In the future, if we are able to move from one-off examples of partnerships with entertainment media, to a more sustainable dialogue, so that more entertainment media contain accurate, reliable and timely data on key issues facing their audiences, the impact would be much greater. I also think that development practitioners have knowledge, experiences and compelling stories from the field that could benefit the creative people in entertainment (writers, producers, directors) who are always looking for new ideas, and new stories to tell.

Submitted by Bea Spadacini on

I wholeheartedly agree with Margaret and Olga about the potential of EE, especially now that this type of approach can be scaled up via mass media (through broadcast and mobile technology) but also brought down at the micro level via local screenings and community radios.
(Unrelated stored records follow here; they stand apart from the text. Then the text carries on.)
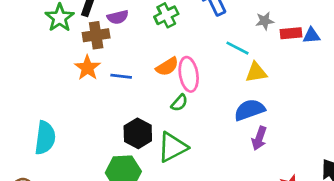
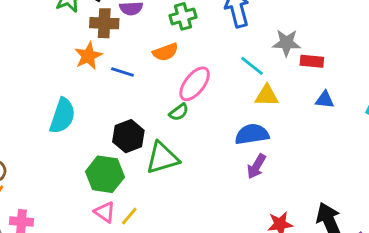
gray star: (265, 21) -> (286, 43), size x1.4
blue triangle: (312, 36) -> (325, 100), moved
orange semicircle: (167, 67) -> (165, 52), moved
pink ellipse: (189, 74) -> (195, 84), turned 36
cyan semicircle: (45, 138) -> (62, 116), moved

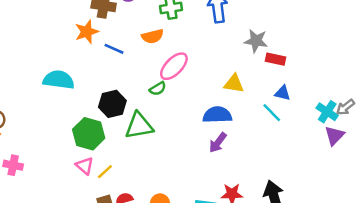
cyan line: (252, 66) -> (272, 113), moved
cyan semicircle: (62, 116) -> (59, 80), turned -108

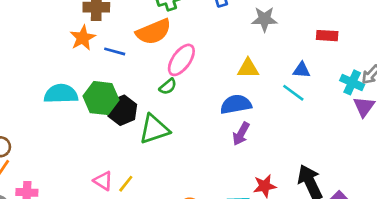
orange semicircle: (152, 36) -> (154, 32), size x1.5
red rectangle: (276, 59) -> (327, 36), moved
green hexagon: (89, 134) -> (101, 98), moved

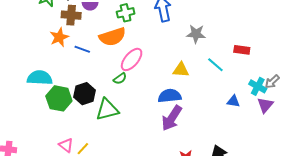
blue triangle: (301, 70) -> (233, 101), moved
cyan line: (293, 93) -> (215, 65), moved
green hexagon: (101, 98) -> (59, 98), moved
purple arrow: (241, 134) -> (172, 118), size x1.5

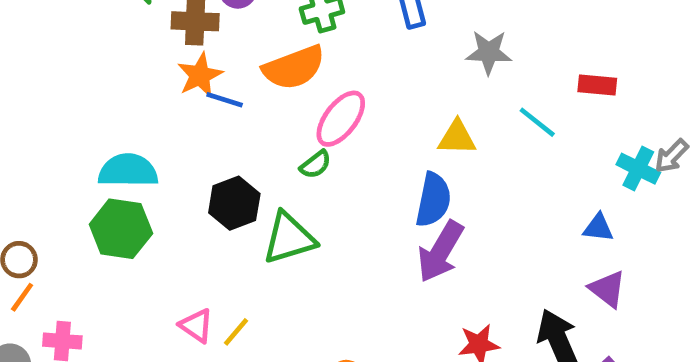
orange star: (59, 37) -> (200, 75), moved
blue semicircle: (170, 96) -> (433, 200), turned 110
green hexagon: (59, 98) -> (121, 229), moved
blue triangle: (233, 101) -> (598, 228), moved
purple triangle: (265, 105) -> (607, 289), moved, turned -30

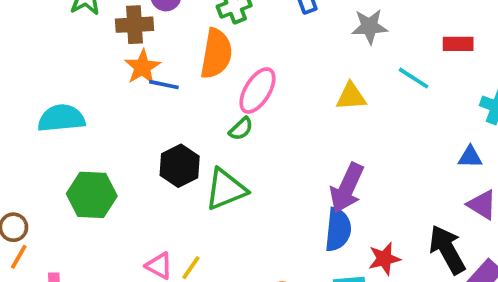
orange semicircle: (294, 68) -> (216, 54), turned -54
cyan semicircle: (128, 171) -> (61, 118), moved
blue semicircle: (433, 200) -> (338, 230), moved

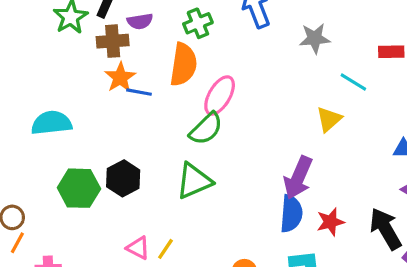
yellow triangle: (351, 96) -> (329, 119), moved, turned -36
green semicircle: (241, 129) -> (206, 129), size x1.6
black hexagon: (180, 166) -> (123, 178), moved
red star: (384, 259) -> (330, 222), moved

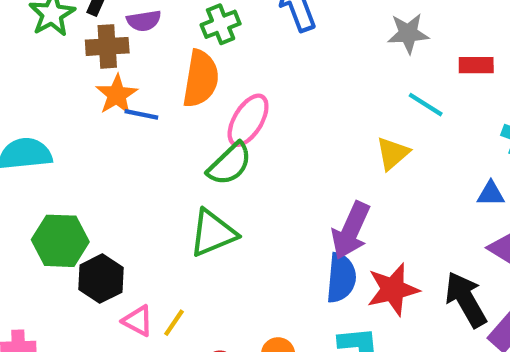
gray star: (315, 38) -> (408, 33), moved
black hexagon: (123, 178) -> (101, 279), moved
red star: (330, 222) -> (393, 289), size x1.4

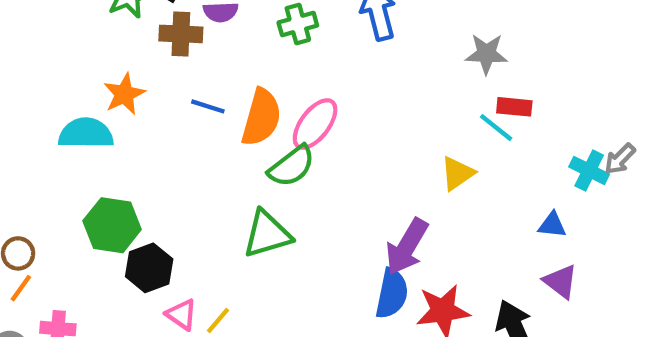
red rectangle: (476, 65) -> (514, 107), moved
orange semicircle: (201, 79) -> (261, 117), moved
orange star: (117, 95) -> (124, 94), moved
Kudos to the WB for finally speaking up about this and yes, dedicating the 2015 WDR to the inclusion of this topic as it relates to behavior change. Twice I worked for the WB on an analysis on behavior change communication approaches in WB operations and both times I and others realized that too little is done too late with too few resources. Hopefully, this type of open discussion will persuade more key decision makers of the need to invest more in these types of approaches and in collecting evidence of their impact, not just for "passing messages" but rather for "opening up safe discussion spaces" and initiating "dialogue" around sensitive and sometimes controversial topics.